There have been seafarer priests on practically all types of ships and the priests have taken jobs on deck as well as in the engine room or in the catering department. The first seafarer priests insisted on taking unskilled duties such as deck boys, mess boys, kitchen hands, etc. in order to remain among the poorest but, because there was an evolution in the type of jobs available to French seafarers, they had to take more qualified positions as cooks, electricians, third or fourth engineers, etc. To this end, they attended training courses in Maritime Vocational Schools or other training places.

Positions in the catering department turned out to be particularly well suited since one is in contact with crew members from all departments and informal social relations are fairly easy.

One of the advantages of this type of programme, and an important one too, is that it requires no funding from the Church.

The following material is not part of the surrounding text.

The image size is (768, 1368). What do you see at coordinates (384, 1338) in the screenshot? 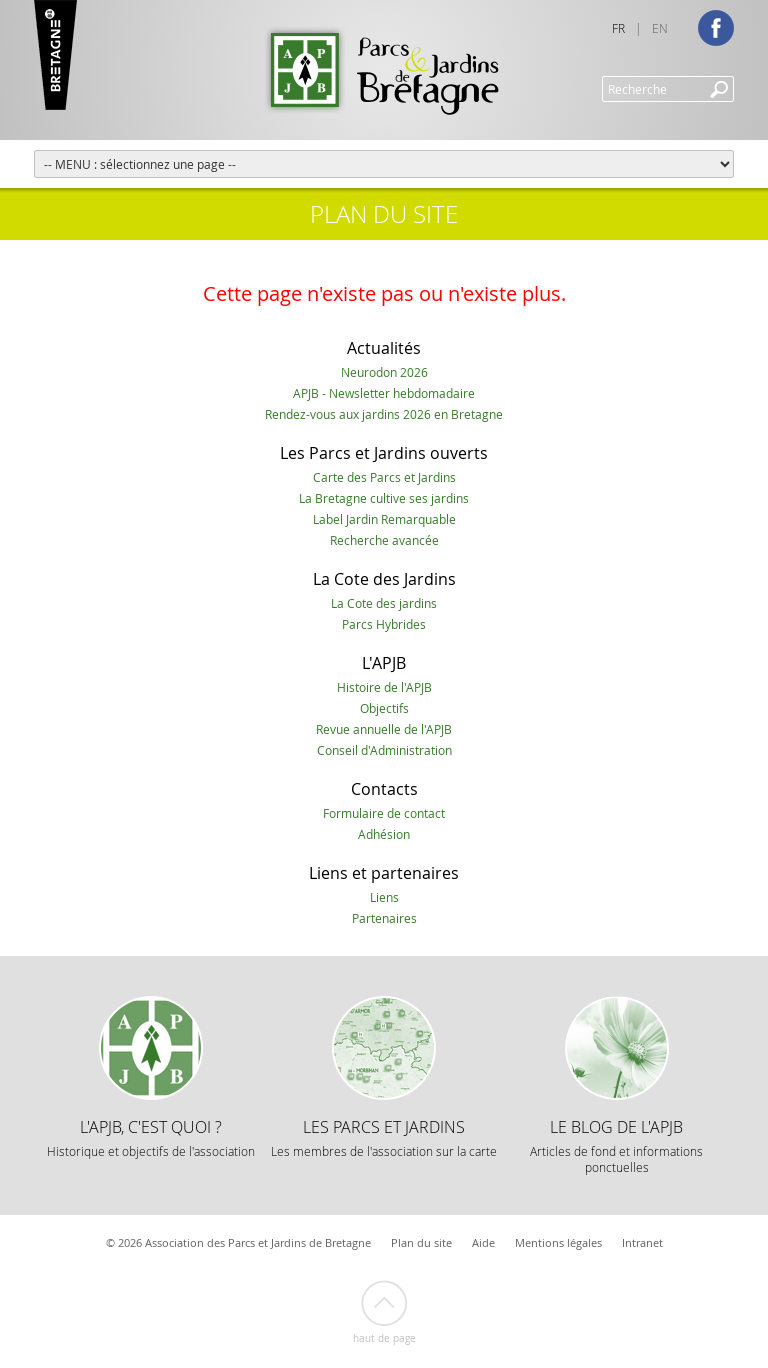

Seafarer-priests are paid by their employers and they are the ones who often contribute to the funding of other projects.

The period spent at sea constitutes one period in the apostleship of the priests among seafarers. In many cases, it is followed by other types of commitments in the maritime world. One notes that their quality of attention to seafarers when they visit seafarers’ centres ashore, during a ship or a hospital visit or with young maritime students, is quite coloured by their experience as seafarers

I haven’t yet mentioned the number of seafarer priests. My investigations indicate that there have probably been at least 60 seafarer priests on merchant ships during the whole period. Some of them have only sailed for a few months, others for a few years, others still for 20 or 30 years. One of them stopped sailing less than a year ago after 38 years at sea. Today, only one priest is still sailing. This is due to the fact that there are very few French seafarers left and to the difficulties of the Church of France to recruit young priests. Does this mean that seafarer priests belong to the past ? The men who have experienced irreplaceable relationships with seafarers through shared work and shared life are quite aware of the rich value of this experience for themselves as well as for their shipmates and even for the maritime world. They hope that in the countries seafarers come from today, this type of commitment will appeal to young priests with a strong religious motivation and a taste for action and adventure in the service of men. They hope the Church will want to maintain this type of presence at sea in a world where the life of seafarers doesn’t count much and where decisions are made by those who ignore what it is like.